Unnachgiebige Wut strömte durch seine Venen und er biss so fest die Zähne zusammen, dass sein Kiefer knackte.

Ein Schrei brach aus seiner Kehle aus und er schlug so fest gegen die Mauer neben ihm, dass Eis aus seiner Hand schoss und sich über den ganzen Bereich verstreute. In rasender Geschwindigkeit verteilten sich Eiskristalle in allen Formen und Größen und ein Knistern erfüllte den Raum. Er hob zitternd die Hand und es knackte, als er sich von dem Bild seiner Wut losmachte. Er geriet selten in Wutausbrüche. Wieso also hatte er sich nicht im Griff? Die Frage konnte er leicht beantworten, aber sie lautauszusprechen, kostete ihm zu viel Kraft. Durch seine Adern kochte eiskaltes Blut und er atmete ein paar Mal tief durch, um seine vereisten Hände zu normalisieren.

Das Eis zog sich langsam zurück, bis es schließlich verschwand und nur noch eine angenehme Kühle seine Haut überzog.

Er musste aufpassen, welchen Schaden er mit seiner enormen Kraft zufügte, vor allem außerhalb seiner vier Wände. In den vielen Jahren hatte er sie zwar unter Schloss und Riegel gebracht, aber wenn Wut seine Sinne überrannte, dann war nichts und niemand mehr sicher vor seinem Eis.

Seit 13 Jahrzehnten war Kaius nun schon König und Weylin musste knapp 130 Jahre unter seinen Befehlen leben. Doch damals verarbeitete er die schlimmen Bilder des Großen Krieges und scherte sich nicht, wer das Reich wiederaufbauen sollte.

Die Könige vor Kaius waren schließlich gute und gerechte Herrscher gewesen. Aber jetzt, als die Wunden allmählich verheilt waren und der Alltag langsam wieder in die Mauern von Elysian sickerte, fiel es ihm von Tag zu Tag schwerer, die kühle Maske zu bewahren, die er zuvor mit Perfektion getragen hatte. Jetzt erkannte er, welches falsches Spiel bei den Monarchen gespielt wurde.

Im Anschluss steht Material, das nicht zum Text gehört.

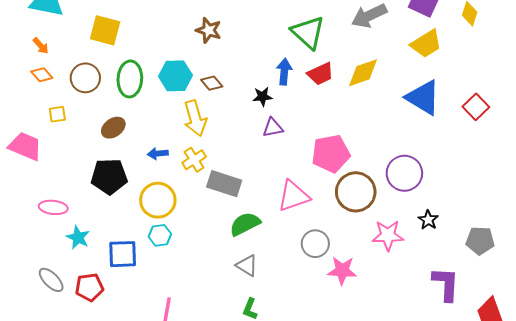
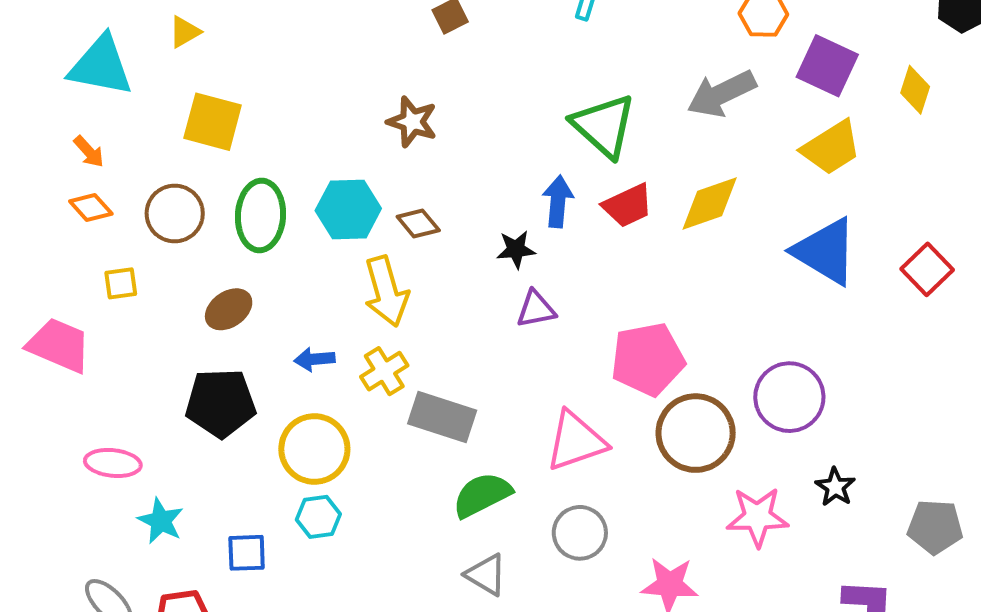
gray circle: (315, 244) -> (580, 533), moved
blue square: (123, 254) -> (247, 553), size x0.7

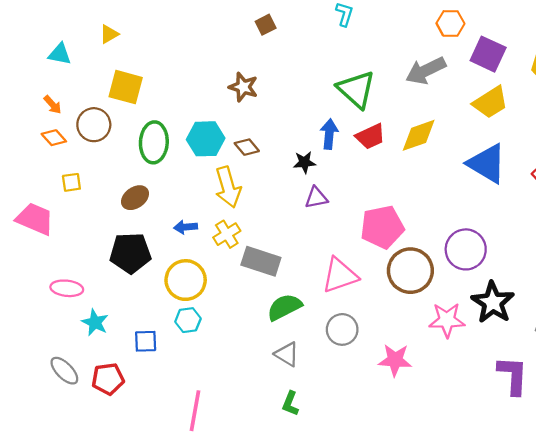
cyan triangle: (101, 66) -> (60, 54), size x0.6
brown circle: (175, 213) -> (94, 125), moved
black star: (835, 487) -> (493, 302), size x1.8

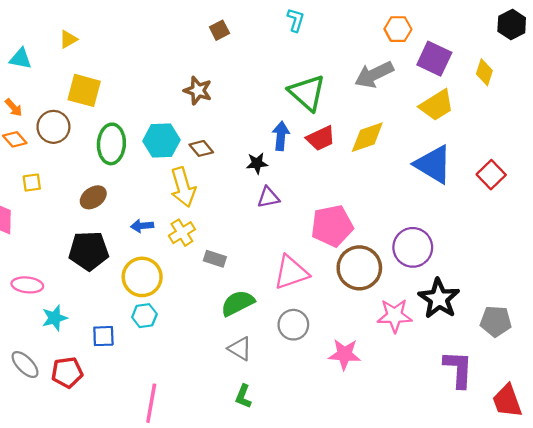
gray rectangle: (261, 261) -> (215, 259), size x0.6
cyan star: (95, 322) -> (55, 318), turned 30

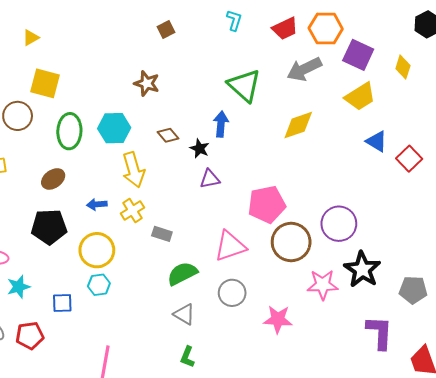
orange hexagon: (398, 29) -> (326, 28), size x1.4
red trapezoid: (321, 138) -> (285, 28), moved
brown diamond: (201, 148) -> (168, 135), moved
black star: (257, 163) -> (200, 148), turned 30
blue triangle: (433, 164) -> (377, 141), moved, size x0.6

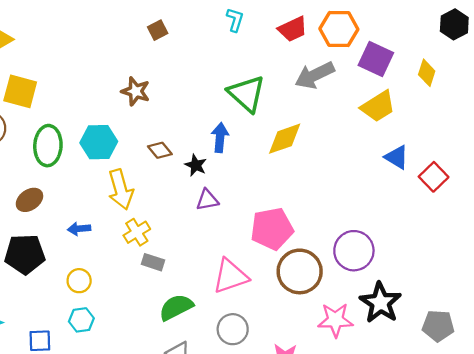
yellow diamond: (298, 125) -> (285, 139), moved
yellow cross: (132, 210) -> (137, 232), moved
yellow circle: (97, 250) -> (79, 281), size x0.6

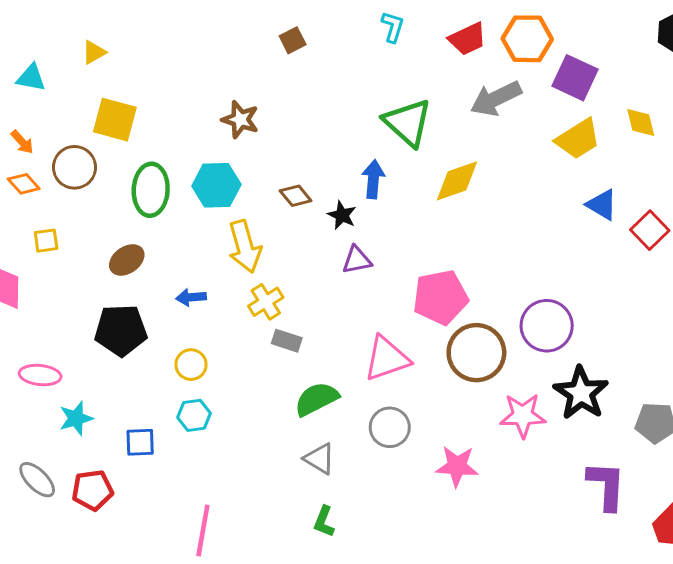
yellow diamond: (427, 73) -> (641, 123), moved, turned -32
brown star: (136, 91) -> (240, 120), moved

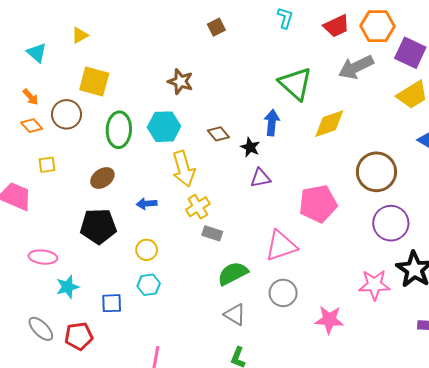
cyan triangle: (31, 78) -> (37, 53), turned 30
brown circle: (476, 353) -> (376, 172), moved

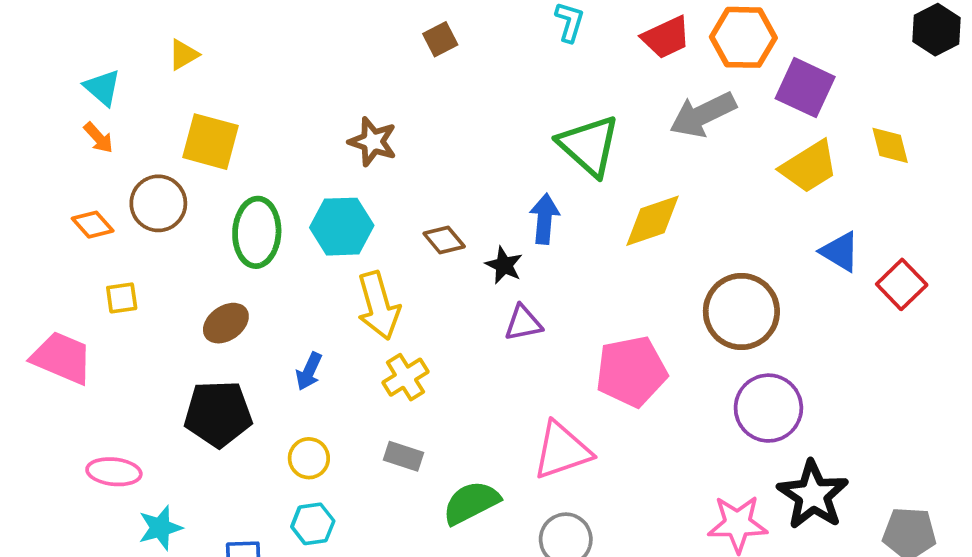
orange arrow: (31, 97) -> (98, 138), moved
blue arrow: (147, 204) -> (309, 371), turned -60
gray rectangle: (212, 233) -> (404, 456), moved

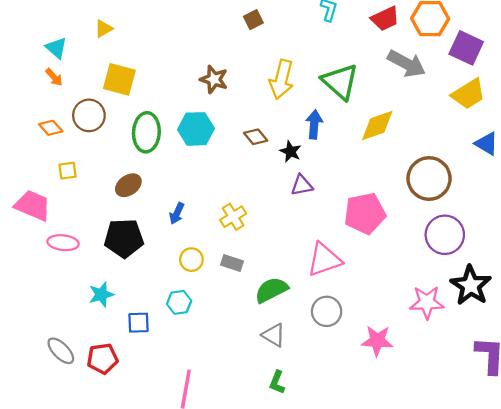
gray arrow: (703, 115) -> (407, 64), turned -126
yellow arrow: (378, 306) -> (282, 79), moved, turned 30
yellow circle: (309, 458) -> (191, 260), moved
pink ellipse: (114, 472) -> (63, 243), moved
cyan star: (160, 528) -> (101, 294), moved

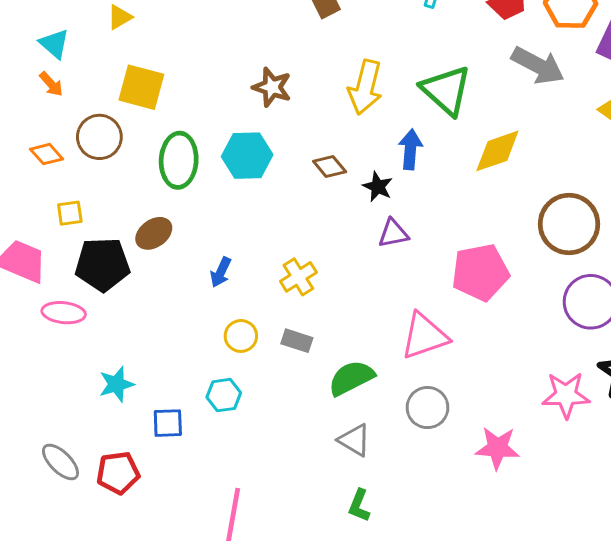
black pentagon: (124, 238) -> (102, 264), moved

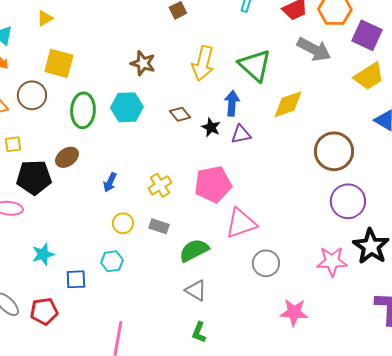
purple triangle: (393, 233) -> (241, 134), moved
pink pentagon: (480, 272) -> (213, 184), moved
gray circle: (427, 408) -> (266, 263), moved
pink star: (497, 448) -> (294, 312), moved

Es hatte lange gedauert, das Land aus Schnee und Eis wieder herzustellen - mit dickeren Mauern, gefährlicheren Messern und dem undurchdringlichen Band zwischen den Bewohner und den Soldaten, die sie beschützten.

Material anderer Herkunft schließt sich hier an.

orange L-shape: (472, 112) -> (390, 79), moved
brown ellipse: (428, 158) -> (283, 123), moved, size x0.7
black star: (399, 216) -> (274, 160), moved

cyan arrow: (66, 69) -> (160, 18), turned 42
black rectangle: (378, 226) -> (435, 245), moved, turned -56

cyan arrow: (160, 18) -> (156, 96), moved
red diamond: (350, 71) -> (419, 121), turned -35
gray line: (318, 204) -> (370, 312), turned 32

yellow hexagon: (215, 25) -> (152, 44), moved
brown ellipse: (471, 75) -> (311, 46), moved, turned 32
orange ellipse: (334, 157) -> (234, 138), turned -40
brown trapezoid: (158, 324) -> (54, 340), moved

Am Anfang war es alles andere als einfach, das Misstrauen und die Depression vieler Soldaten aus den Gemütern zu vertreiben, aber was war ihnen anderes übriggeblieben, als weiter zu machen und über seinen eigenen Schatten zu springen?

Er fuhr sich durch die verschwitzten Wellen seiner tiefschwarzen Haare und strich es sich aus der Stirn.

Sein Magen verlangte nach etwas zu essen und seine Beine würden bald sein Gewicht nicht mehr tragen können.

Mit einem letzten Blick auf die Wand, auf der sich das Eis wie ein wirbelnder Sturm in seiner ganzen Pracht zeigte, machte er sich auf den Weg zur Küche.

Zu einer großen Mahlzeit - die er wahrscheinlich gebraucht hätte - konnte er sich nicht aufraffen, deshalb nahm er sich nur ein paar Scheiben Brot aus dem Schrank.

Das Brot war alles andere als weich und sein Kiefer knackte bei jedem Bissen.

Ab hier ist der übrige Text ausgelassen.